0

I defined a Glue:Table and a KinesisFirehose:DeliveryStream in a SAM template for AWS CloudFormation (see code below) and I got error files in the S3 output bucket, with the following error: "errorCode":"DataFormatConversion.InvalidSchema","errorMessage":"The schema is invalid. The specified table has no columns."
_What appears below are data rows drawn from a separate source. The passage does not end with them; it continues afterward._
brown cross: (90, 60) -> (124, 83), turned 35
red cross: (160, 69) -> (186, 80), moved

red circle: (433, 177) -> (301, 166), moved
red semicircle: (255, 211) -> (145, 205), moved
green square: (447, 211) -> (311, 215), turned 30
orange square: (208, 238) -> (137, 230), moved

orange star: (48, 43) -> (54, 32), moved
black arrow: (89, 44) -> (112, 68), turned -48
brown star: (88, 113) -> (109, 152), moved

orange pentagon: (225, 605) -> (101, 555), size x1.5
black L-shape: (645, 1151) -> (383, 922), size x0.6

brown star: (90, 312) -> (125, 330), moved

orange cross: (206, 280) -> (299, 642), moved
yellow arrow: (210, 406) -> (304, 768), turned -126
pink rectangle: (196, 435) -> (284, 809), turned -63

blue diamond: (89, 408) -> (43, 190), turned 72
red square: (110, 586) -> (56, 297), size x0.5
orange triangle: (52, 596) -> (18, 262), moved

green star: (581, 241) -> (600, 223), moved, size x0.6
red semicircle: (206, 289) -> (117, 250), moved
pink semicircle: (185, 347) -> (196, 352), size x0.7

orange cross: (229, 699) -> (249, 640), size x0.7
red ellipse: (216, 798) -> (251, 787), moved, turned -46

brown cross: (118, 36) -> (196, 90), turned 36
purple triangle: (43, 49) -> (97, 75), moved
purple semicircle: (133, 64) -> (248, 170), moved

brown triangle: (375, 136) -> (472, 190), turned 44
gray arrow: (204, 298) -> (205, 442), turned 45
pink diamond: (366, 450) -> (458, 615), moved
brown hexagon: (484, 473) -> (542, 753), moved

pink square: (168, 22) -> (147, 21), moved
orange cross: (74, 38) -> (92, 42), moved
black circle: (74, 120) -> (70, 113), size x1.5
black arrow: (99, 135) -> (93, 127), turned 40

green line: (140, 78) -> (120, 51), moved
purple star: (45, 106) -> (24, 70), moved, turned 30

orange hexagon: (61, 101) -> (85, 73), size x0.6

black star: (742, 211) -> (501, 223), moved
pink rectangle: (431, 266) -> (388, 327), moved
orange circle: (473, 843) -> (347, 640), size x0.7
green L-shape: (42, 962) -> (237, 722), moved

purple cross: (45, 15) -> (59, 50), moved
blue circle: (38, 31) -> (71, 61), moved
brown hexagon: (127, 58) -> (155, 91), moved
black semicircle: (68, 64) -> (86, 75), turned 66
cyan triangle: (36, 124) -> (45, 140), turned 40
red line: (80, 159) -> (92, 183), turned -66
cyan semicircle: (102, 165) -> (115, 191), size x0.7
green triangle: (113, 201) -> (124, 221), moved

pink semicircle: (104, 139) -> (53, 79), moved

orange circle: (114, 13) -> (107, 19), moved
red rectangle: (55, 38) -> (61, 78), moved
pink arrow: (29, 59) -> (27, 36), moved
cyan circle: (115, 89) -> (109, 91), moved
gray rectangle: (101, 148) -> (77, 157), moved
Inspecting the table, I see the columns. What may be the cause of the error?

The template

I omitted much of the detail and kept what I thought was more or less essential. As you can see, I defined a schema, a table and a delivery stream; in the omitted code, the database was defined as well.

# template.yaml #

Resources:
  ...

  myTable:
    Type: AWS::Glue::Table
    Properties: 
      ...
      CatalogId: !Ref AWS::AccountId
      DatabaseName: myDatabase
      TableInput:
        Name: myTable
        StorageDescriptor:
          SchemaReference: 
            SchemaVersionId: !GetAtt mySchema.InitialSchemaVersionId

  mySchema:
    Type: AWS::Glue::Schema
    Properties:
      ...
      CheckpointVersion: 
        IsLatest: true
        VersionNumber: 1
      Compatibility: BACKWARD
      DataFormat: AVRO
      Name: myTable
      SchemaDefinition: |
        {
          "type": "record",
          "namespace": "myDatabase",
          "name": "myTable",
          "fields": [
            {
              "name": "field1",
              "type": "string"
            },
            {
              "name": "field2",
              "type": "int"
            }
          ]
        }


  myDeliveryStream:
    Type: AWS::KinesisFirehose::DeliveryStream
    Properties:
      ExtendedS3DestinationConfiguration:
          ...
          SchemaConfiguration:
            Region: eu-central-1
            DatabaseName: myDatabase
            TableName: myTable
            CatalogId: !Ref AWS::AccountId
            VersionId: "0"
            RoleARN: !GetAtt FirehoseAccessRole.Arn
Gabriele
  • 420
  • 4
  • 15

1 Answers1

0

As turns out from this answer (which is related to Terraform templates), Kinesis Data Firehose (KDF) «is unable to read table's schema if table is created from existing schema».

The following schema leads to the resolution of the error. Note that the table version in the Firehose section has to be changed, increasing it to the number corresponding to the changes we now made (I had to look for it directly from the console, and there is no way to force a number or to retrieve the latest version within the template which I'm aware of); if the version is not changed, then one will get the same error as before, since the Firehose stream refers the old version.

# template.yaml #

Resources:
  ...

  myTable:
    Type: AWS::Glue::Table
    Properties: 
      ...
      CatalogId: !Ref AWS::AccountId
      DatabaseName: myDatabase
      TableInput:
        Name: myTable
        StorageDescriptor:
          Columns:
            - Name: daytime
              Type: string
            - Name: step_code
              Type: int
            - Name: id_spot
              Type: int
            - Name: id_phase
              Type: int
            - Name: duration
              Type: int
            - Name: n_sample
              Type: int

  myDeliveryStream:
    Type: AWS::KinesisFirehose::DeliveryStream
    Properties:
      ExtendedS3DestinationConfiguration:
          ...
          SchemaConfiguration:
            Region: eu-central-1
            DatabaseName: myDatabase
            TableName: myTable
            CatalogId: !Ref AWS::AccountId
            VersionId: "1"  # CHANGE THIS ACCORDINGLY!
            RoleARN: !GetAtt FirehoseAccessRole.Arn
Gabriele
  • 420
  • 4
  • 15